__DATA SECTION__:
►

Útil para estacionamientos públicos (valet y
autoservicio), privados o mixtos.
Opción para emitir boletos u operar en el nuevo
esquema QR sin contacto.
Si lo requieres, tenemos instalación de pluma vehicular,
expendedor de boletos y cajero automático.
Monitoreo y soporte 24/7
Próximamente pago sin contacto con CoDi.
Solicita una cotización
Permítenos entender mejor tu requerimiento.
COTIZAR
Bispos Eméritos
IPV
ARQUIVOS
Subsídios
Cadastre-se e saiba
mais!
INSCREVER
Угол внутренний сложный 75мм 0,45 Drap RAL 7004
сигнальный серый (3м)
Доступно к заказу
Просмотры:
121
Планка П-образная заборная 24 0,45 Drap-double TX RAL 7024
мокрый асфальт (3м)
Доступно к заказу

◄
►

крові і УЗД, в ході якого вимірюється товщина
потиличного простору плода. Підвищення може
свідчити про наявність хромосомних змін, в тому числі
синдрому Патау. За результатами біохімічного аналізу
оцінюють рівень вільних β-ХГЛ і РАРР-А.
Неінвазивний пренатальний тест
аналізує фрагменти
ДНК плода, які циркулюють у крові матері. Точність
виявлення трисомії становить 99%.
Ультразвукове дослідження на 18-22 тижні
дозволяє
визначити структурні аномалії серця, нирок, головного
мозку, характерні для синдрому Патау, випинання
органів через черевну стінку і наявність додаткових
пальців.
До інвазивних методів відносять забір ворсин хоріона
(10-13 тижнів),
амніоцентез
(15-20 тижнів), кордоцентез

◄

__EXERCISE DETAILS__: Please work out how many lines of the listing contain the string "плода", and answer with the number only.

__RESULT OF THIS EXERCISE__: 2